- _Exercise prompt_
Your task is to copy each line of the material that includes "velmi".

- _Material to process_
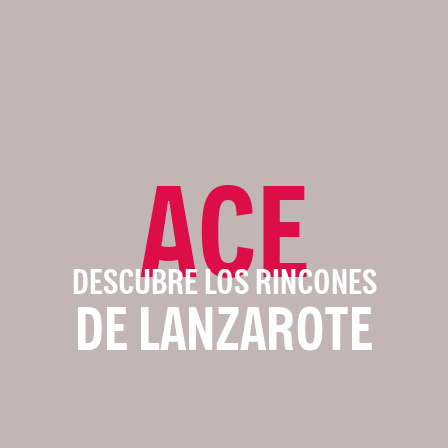
ACE
DESCUBRE LOS RINCONES
DE LANZAROTE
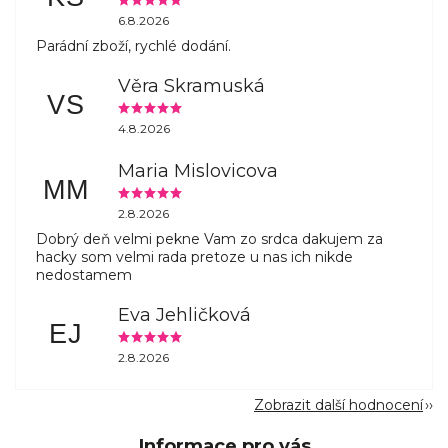
6.8.2026
Parádní zboží, rychlé dodání.
Věra Skramuská
VS
4.8.2026
Maria Mislovicova
MM
2.8.2026
Dobrý deň velmi pekne Vam zo srdca dakujem za
hacky som velmi rada pretoze u nas ich nikde
nedostamem
Eva Jehličková
EJ
2.8.2026
Zobrazit další hodnocení
Informace pro vás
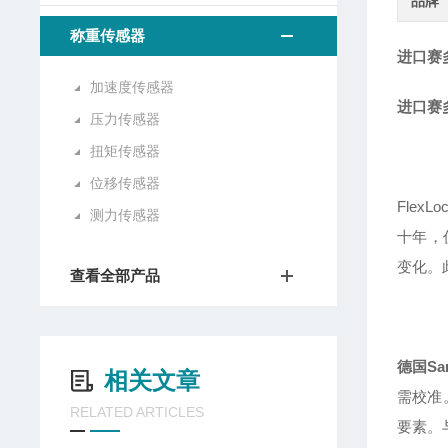
品牌
称重传感器
进口赛多
加速度传感器
进口赛多
压力传感器
扭矩传感器
位移传感器
Fle
测力传感器
十年，
变化。
查看全部产品
德国Sar
相关文章
需校准
RELATED ARTICLES
要素。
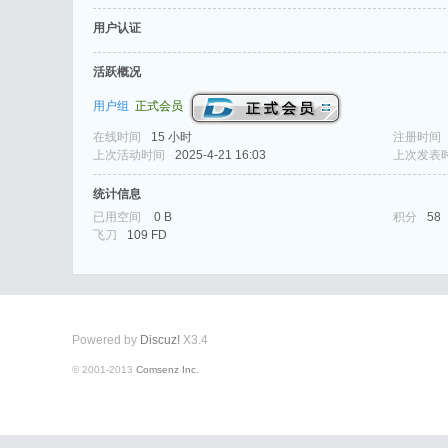
用户认证
活跃概况
用户组
正式会员
在线时间
15 小时
注册时间
式
上次活动时间
2025-4-21 16:03
上次发表
统计信息
已用空间
0 B
积分
58
飞刀
109 FD
Powered by
Discuz!
X3.4
爱
© 2001-2013
Comsenz Inc.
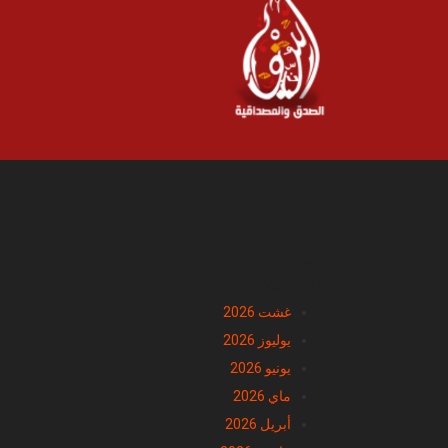
الأرشيف
غشت 2026
يوليوز 2026
يونيو 2026
ماي 2026
أبريل 2026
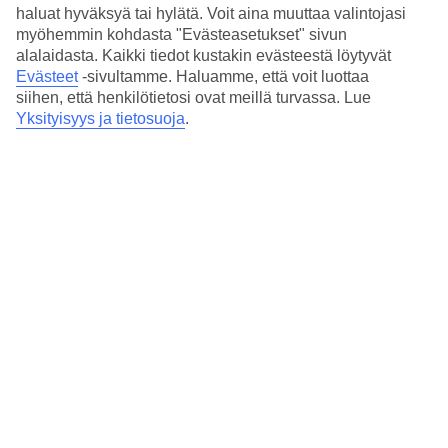
haluat hyväksyä tai hylätä. Voit aina muuttaa valintojasi
myöhemmin kohdasta "Evästeasetukset" sivun
13/19
alalaidasta. Kaikki tiedot kustakin evästeestä löytyvät
Evästeet
-sivultamme.
Haluamme, että voit luottaa
siihen, että henkilötietosi ovat meillä turvassa. Lue
Yksityisyys ja tietosuoja
.
14/19
15/19
16/19
17/19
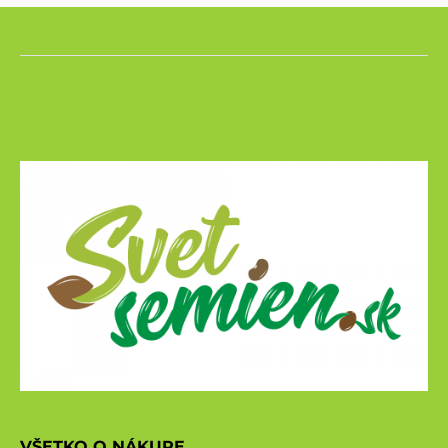
VŠETKO O NÁKUPE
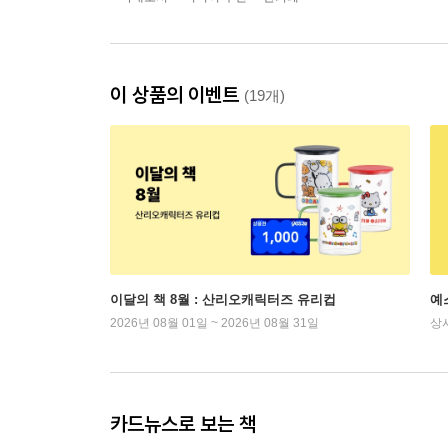
이 상품의 이벤트
(19개)
이달의 책 8월 : 산리오캐릭터즈 유리컵
예
2026년 08월 01일 ~ 2026년 08월 31일
상
카드뉴스로 보는 책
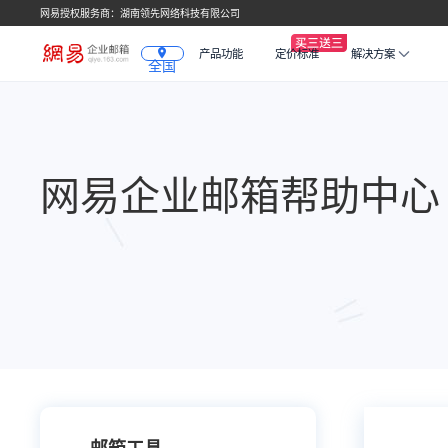
网易授权服务商：湖南领先网络科技有限公司
产品功能
定价标准
解决方案
全国
网易企业邮箱帮助中心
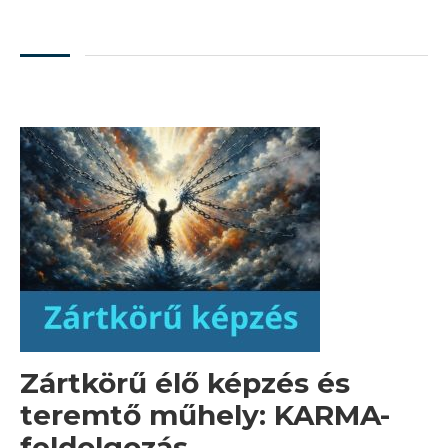
Zártkörű élő képzés és
teremtő műhely: KARMA-
feldolgozás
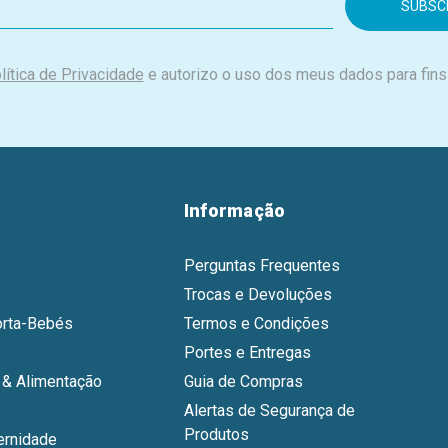
lítica de Privacidade
e autorizo o uso dos meus dados para fins
Informação
Perguntas Frequentes
Trocas e Devoluções
orta-Bebés
Termos e Condições
Portes e Entregas
& Alimentação
Guia de Compras
Alertas de Segurança de
Produtos
ernidade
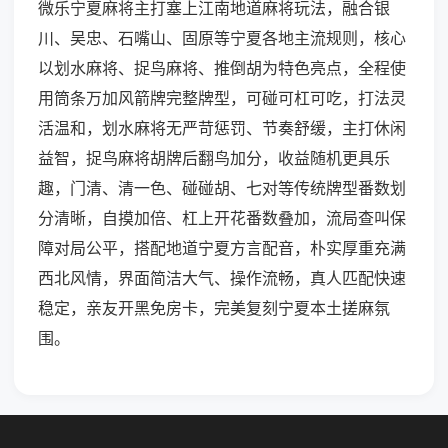
微乐宁夏麻将主打塞上江南地道麻将玩法，融合银
川、吴忠、石嘴山、固原等宁夏各地主流规则，核心
以划水麻将、捉鸟麻将、推倒胡为特色亮点，全程使
用筒条万加风箭牌完整牌型，可碰可杠可吃，打法灵
活温和，划水麻将无严苛惩罚、节奏舒缓，主打休闲
益智，捉鸟麻将胡牌后翻鸟加分，收益随机更具乐
趣，门清、清一色、碰碰胡、七对等传统牌型番数划
分清晰，自摸加倍、杠上开花番数叠加，流局查叫保
障对局公平，搭配地道宁夏方言配音，朴实厚重充满
西北风情，界面简洁大气、操作流畅，真人匹配快速
稳定，亲友开黑免房卡，完美复刻宁夏本土搓麻氛
围。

- _Response to the exercise_
Dobrý deň velmi pekne Vam zo srdca dakujem za
hacky som velmi rada pretoze u nas ich nikde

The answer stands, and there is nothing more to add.